The county's landscape is defined by rivers and streams that "course through dense forests," but geography and aging systems complicate delivery. Reporters describe how "a confluence of economic decline, aging infrastructure and rugged terrain has made it an uphill fight to bring that water to people's taps," leaving entire pockets of the county dependent on compromised household supplies.

McDowell's decline traces to midcentury industrial shifts. "Seventy years ago, more than 100,000 people called McDowell home," and in the 1950s "its mountains produced more coal than any other U.S. county." The middle class grew then, towns once boasted department stores, restaurants and movie theaters, but "as the coal industry mechanized in the '60s, mines began shutting down," and "McDowell was hit again 20 years later, when the decline of the American steel industry took many of the remaining jobs."

Those economic shocks feed directly into today's infrastructure gap. The county's population "now hovers somewhere around 17,600 people," and "thirty-three percent of its population lives below the poverty line." The dearth of opportunity "has forced an exodus of young and working-age people, leaving behind a graying population and a minimal tax base to fund development and infrastructure." That shrinking tax base limits local government capacity to repair or replace water lines and treatment systems.

AI-generated illustration
AI-generated illustration

The human toll is visible in homes.
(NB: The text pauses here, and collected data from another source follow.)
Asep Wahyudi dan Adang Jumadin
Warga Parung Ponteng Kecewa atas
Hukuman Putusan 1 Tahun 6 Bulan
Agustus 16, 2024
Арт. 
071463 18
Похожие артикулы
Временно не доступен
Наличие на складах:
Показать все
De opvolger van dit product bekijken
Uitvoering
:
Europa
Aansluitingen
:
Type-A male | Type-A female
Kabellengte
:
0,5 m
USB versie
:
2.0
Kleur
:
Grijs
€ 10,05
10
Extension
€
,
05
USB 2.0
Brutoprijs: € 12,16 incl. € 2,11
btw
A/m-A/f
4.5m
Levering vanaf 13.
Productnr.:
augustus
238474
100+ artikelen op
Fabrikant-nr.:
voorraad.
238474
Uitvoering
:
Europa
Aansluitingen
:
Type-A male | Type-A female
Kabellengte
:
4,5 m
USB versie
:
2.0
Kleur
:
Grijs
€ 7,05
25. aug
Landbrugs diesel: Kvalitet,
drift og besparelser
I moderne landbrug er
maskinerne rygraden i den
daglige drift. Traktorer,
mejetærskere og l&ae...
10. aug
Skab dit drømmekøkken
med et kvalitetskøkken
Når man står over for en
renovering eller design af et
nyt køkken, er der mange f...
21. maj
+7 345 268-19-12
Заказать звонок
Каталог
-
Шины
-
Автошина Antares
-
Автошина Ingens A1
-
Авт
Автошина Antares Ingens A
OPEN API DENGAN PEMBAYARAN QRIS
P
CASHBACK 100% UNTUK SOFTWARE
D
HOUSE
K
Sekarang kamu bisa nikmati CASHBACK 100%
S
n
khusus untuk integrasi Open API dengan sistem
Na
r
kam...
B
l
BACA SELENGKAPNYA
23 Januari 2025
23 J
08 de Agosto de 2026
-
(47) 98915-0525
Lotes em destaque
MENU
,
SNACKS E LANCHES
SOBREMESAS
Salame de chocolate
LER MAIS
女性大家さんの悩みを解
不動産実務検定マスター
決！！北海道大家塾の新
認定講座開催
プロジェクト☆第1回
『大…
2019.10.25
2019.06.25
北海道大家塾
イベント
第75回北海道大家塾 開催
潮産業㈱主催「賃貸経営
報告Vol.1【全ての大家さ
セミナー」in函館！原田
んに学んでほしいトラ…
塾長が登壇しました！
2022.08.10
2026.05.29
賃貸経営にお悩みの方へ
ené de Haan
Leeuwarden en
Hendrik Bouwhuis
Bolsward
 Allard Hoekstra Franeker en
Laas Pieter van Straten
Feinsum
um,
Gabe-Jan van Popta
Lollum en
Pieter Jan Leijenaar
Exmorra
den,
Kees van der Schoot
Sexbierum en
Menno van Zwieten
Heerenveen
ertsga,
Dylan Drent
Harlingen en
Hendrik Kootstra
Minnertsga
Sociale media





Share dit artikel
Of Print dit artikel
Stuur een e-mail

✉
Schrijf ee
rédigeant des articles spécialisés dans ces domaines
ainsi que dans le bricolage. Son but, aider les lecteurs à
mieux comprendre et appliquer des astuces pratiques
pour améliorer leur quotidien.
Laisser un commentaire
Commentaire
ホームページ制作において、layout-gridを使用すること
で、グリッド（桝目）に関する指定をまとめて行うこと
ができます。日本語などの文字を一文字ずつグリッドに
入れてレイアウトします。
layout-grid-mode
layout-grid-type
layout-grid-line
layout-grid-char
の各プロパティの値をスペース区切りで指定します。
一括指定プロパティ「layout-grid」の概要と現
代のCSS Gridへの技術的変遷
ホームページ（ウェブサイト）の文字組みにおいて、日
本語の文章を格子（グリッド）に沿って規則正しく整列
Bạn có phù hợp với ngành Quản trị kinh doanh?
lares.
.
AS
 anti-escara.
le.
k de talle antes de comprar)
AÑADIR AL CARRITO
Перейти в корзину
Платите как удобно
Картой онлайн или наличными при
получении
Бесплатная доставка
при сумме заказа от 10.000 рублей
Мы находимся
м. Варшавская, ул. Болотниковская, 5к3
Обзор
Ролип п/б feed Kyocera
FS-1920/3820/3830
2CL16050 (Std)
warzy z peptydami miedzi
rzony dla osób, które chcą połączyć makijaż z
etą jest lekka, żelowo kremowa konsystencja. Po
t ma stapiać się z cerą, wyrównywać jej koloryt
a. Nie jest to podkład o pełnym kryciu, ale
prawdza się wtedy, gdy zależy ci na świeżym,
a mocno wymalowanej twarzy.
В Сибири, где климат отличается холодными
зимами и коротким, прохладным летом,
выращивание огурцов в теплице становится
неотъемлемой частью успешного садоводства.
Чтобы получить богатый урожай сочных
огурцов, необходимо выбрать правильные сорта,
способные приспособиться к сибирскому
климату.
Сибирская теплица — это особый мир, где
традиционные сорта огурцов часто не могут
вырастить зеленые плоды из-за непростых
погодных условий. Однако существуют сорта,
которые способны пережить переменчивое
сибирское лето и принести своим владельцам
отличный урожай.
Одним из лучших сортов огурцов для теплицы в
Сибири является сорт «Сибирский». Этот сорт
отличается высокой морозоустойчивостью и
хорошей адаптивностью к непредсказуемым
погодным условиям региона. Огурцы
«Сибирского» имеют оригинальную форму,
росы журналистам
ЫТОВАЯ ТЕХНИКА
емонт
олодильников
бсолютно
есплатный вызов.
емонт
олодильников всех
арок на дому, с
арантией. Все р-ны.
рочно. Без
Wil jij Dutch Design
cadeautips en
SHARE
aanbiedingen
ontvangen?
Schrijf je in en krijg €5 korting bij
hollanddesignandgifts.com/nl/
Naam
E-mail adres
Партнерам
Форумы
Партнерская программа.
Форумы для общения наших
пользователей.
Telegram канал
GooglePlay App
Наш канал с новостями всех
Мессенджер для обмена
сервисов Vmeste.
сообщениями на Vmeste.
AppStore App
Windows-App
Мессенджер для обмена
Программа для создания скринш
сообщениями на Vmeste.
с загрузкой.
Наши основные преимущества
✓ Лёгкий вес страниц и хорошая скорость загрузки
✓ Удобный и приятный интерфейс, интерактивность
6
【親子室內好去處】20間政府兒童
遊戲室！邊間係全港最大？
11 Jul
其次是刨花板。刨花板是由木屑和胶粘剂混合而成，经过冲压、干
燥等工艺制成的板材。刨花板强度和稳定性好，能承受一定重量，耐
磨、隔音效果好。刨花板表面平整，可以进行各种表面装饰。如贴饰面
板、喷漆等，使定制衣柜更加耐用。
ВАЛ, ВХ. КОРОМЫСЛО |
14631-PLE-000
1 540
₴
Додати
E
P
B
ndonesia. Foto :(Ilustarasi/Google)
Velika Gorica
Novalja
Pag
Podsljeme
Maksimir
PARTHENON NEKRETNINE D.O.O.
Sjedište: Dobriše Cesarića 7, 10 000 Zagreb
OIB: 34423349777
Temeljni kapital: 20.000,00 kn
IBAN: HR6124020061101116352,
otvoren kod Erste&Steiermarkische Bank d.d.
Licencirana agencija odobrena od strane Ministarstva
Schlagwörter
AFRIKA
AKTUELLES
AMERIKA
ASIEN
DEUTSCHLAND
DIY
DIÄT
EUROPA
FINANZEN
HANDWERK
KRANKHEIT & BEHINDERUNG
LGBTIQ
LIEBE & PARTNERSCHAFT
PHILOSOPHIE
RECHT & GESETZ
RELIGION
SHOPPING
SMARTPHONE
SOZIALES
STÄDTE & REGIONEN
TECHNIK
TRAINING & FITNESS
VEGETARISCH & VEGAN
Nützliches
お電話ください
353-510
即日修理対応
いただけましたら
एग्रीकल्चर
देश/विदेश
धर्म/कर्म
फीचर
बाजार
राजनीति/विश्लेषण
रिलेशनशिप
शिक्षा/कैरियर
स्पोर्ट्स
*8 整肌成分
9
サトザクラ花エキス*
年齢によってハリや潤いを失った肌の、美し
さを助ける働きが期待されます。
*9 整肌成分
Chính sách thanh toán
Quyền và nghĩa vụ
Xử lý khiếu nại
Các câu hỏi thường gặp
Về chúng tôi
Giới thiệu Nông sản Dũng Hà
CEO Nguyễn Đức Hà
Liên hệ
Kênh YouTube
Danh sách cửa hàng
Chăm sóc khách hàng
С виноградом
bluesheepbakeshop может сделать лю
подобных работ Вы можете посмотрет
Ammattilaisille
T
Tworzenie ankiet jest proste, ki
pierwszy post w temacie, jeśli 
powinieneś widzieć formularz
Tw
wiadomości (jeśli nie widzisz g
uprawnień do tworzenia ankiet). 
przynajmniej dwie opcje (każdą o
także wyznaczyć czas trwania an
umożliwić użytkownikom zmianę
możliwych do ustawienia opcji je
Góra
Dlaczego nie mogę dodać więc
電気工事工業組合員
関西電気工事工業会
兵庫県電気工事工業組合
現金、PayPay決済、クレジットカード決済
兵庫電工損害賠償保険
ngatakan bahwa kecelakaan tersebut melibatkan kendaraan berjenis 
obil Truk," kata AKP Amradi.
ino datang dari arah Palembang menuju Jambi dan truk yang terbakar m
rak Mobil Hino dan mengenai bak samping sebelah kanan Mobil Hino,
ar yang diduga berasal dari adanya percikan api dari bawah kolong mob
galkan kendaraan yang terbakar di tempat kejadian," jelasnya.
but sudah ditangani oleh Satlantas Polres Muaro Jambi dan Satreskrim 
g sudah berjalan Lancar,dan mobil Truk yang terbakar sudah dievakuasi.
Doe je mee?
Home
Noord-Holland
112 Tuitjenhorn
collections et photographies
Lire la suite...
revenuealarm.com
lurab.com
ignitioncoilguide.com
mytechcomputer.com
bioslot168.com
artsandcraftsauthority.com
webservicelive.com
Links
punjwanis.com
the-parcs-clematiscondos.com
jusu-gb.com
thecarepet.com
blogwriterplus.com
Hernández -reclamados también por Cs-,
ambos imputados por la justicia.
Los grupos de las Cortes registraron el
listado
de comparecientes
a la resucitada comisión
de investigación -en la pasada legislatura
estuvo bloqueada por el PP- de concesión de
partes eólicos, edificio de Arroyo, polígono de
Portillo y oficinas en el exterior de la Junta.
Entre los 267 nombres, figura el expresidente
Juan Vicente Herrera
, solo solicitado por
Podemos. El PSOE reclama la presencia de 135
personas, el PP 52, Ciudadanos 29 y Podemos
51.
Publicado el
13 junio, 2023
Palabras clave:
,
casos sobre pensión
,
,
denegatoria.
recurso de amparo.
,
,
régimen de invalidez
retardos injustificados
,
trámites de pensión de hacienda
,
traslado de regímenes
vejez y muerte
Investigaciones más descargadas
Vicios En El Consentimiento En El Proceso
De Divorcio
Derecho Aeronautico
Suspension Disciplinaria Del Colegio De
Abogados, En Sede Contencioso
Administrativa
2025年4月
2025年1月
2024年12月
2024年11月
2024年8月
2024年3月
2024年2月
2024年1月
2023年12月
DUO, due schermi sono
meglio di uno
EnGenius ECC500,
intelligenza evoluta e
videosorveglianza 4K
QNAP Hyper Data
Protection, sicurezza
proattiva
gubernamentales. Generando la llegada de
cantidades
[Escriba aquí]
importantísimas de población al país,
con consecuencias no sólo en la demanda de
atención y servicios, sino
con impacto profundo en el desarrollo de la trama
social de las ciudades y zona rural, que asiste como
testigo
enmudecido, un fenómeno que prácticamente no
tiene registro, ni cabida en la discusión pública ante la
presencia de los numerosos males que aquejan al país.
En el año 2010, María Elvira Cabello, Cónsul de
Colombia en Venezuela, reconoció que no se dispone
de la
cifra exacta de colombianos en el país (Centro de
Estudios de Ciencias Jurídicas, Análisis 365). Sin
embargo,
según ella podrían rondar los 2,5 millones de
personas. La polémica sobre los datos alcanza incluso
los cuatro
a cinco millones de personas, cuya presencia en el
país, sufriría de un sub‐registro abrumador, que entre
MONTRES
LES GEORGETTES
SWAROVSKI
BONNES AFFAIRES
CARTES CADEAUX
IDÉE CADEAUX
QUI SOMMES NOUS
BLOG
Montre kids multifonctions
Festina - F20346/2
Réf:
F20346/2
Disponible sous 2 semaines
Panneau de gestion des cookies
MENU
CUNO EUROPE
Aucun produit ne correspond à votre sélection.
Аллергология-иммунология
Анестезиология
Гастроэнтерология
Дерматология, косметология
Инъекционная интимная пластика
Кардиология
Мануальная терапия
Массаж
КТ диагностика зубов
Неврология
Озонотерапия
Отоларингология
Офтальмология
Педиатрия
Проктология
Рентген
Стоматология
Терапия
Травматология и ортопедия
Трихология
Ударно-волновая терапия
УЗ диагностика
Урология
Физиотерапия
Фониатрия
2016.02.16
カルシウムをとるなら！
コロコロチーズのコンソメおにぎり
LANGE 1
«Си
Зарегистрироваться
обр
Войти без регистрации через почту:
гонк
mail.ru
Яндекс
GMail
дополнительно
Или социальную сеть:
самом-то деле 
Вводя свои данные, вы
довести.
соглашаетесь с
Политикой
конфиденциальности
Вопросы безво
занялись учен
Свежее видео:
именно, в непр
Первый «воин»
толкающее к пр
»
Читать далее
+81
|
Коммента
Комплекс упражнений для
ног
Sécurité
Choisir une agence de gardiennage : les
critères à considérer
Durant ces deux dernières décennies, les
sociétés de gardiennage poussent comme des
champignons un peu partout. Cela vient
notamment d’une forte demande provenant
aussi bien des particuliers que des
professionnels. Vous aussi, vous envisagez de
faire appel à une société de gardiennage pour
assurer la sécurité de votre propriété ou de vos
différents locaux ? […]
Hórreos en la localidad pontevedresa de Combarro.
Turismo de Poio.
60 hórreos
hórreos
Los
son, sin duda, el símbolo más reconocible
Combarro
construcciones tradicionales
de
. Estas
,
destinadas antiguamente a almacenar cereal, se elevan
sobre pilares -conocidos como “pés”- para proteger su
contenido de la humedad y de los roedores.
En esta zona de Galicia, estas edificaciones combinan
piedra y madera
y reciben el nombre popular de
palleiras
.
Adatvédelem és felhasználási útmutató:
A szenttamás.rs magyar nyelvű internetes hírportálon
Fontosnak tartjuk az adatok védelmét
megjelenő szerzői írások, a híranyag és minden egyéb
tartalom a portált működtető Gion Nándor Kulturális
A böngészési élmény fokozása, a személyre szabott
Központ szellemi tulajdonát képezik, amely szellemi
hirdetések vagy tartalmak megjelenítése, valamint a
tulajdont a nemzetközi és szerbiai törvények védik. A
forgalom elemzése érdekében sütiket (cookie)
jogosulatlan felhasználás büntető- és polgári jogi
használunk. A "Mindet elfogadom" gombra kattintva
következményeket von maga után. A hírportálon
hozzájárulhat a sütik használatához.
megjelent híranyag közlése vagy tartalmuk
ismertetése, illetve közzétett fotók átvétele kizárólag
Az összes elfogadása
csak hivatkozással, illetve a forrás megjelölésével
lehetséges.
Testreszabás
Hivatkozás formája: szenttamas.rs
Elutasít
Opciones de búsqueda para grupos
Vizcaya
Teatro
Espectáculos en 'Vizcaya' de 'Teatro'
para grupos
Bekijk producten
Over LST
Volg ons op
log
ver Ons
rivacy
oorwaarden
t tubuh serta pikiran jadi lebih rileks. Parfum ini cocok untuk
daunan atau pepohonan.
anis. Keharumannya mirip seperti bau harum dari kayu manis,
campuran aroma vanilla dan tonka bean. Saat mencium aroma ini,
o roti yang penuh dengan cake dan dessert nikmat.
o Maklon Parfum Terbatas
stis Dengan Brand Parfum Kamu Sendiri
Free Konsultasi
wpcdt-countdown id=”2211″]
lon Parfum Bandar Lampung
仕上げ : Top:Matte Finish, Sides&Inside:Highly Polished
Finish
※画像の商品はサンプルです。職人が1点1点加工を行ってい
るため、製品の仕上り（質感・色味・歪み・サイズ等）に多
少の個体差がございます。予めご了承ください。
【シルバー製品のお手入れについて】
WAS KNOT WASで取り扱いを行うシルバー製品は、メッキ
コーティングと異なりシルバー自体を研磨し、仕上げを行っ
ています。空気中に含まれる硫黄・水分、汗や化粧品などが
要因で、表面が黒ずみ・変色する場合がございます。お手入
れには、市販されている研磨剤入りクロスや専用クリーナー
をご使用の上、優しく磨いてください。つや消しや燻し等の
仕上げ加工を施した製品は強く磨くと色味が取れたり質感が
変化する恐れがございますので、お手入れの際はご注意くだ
In one account, "the water leaves behind a thick sludge and a rash across Berlyn's skin." Nationally, organizations working in the field place the problem in wider context: "An estimated 2 million Americans live without access to either safe drinking water, indoor plumbing or basic sanitation, according to DigDeep, a nonprofit that works to bring water to Americans without it." George McGraw, founder and CEO of DigDeep, warns, "This is absolutely at an individual, community, and nation level a crisis."

The CBS preview also adds a policy angle, saying "the birthplace of food stamps faces potential federal cuts, highlighting rural America's struggles." That line links local water and poverty conditions to broader federal policy debates about social-safety-net funding and rural investment.

Ending that crisis, especially in McDowell County, is a complex task. The county's combination of rugged terrain, aging infrastructure, a reduced tax base and lingering public-health impacts will demand substantial capital, long timelines and coordinated state and federal action to restore safe drinking water to the households still waiting for reliable taps.